Obesity medicine doctors are quick to say “suck it up.” That’s just the way it is. With these medicines, we are treating a chronic disease just like high blood pressure, so if you want to keep it under control, you’ll have to get used to it and keep taking your medicine.

But it might not be quite so cut and dried.

What If?

What if it’s possible to develop medicines that seem a bit more like a vaccine against obesity and less like the chronic medicines people take for blood pressure. That’s the idea that some innovators are pursuing.

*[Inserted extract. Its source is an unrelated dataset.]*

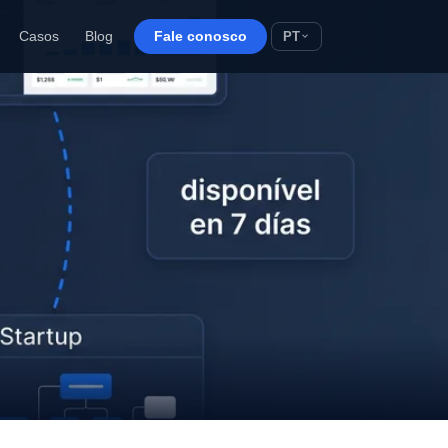
PT
Casos
Blog
Fale conosco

Novo Nordisk’s Chief Scientific Officer, Marcus Schindler, told Stat News that they are just beginning to think about this:

“We have a very early think tank on: what would it take us, from a technology point of view and from an ecosystem point of view, to make long-lasting GLP-1 molecules? Could we think about vaccine-like properties, where imagine you had, once a year, an injection with an equivalent of a GLP-1 that really helps you to maintain weight loss and have cardiovascular benefits?”

Maridebart Cafraglutide (MariTide)

Structure of Maridebart CafraglutideFor Amgen, this is more than just a hypothetical. The company is developing a unique dual agonist/antagonist called maridebart cafraglutide. It acts on both GIP (glucose-dependent insulinotropic polypeptide) and GLP-1 receptors. However, this is not the only way in which it is different from existing GLP-1 medicines for obesity.

It is also worth noting that the GIP receptor antagonist part of this drug is actually a fully human monoclonal antibody. Using amino acid linkers, that antibody is bound to two GLP-1 agonist peptides. Yes, that’s a lot to wrap our heads around.

But don’t worry. You won’t have to pass a quiz on peptide biochemistry to get this. Because what matters here is that this is a unique approach and it seems to yield a drug with a very long-lasting effect.

Exactly how long? That is uncertain. In phase 1 studies, Amgen scientists saw effects lasting for five months.

Many a Slip

Remember, even though Amgen has phase 1 data to suggest their medicine might work for a very long time, they still have a lot more to learn. Phase 2 data is due this year and will give us much more confidence that this could work. Even then, there will be plenty of possibilities down the road for maridebart cafraglutide to fail. With a high degree of innovation comes a higher risk of unexpected outcomes. There is many a slip twixt the cup and the lip, as they say.

But this is an exciting possibility. Because getting a shot once or twice a year to prevent obesity from coming back feels very different from having to keep taking a daily pill or a weekly shot of obesity medicines.

Click here for more from Stat News on the concept Novo Nordisk is pursuing and here for more on maridebart cafraglutide.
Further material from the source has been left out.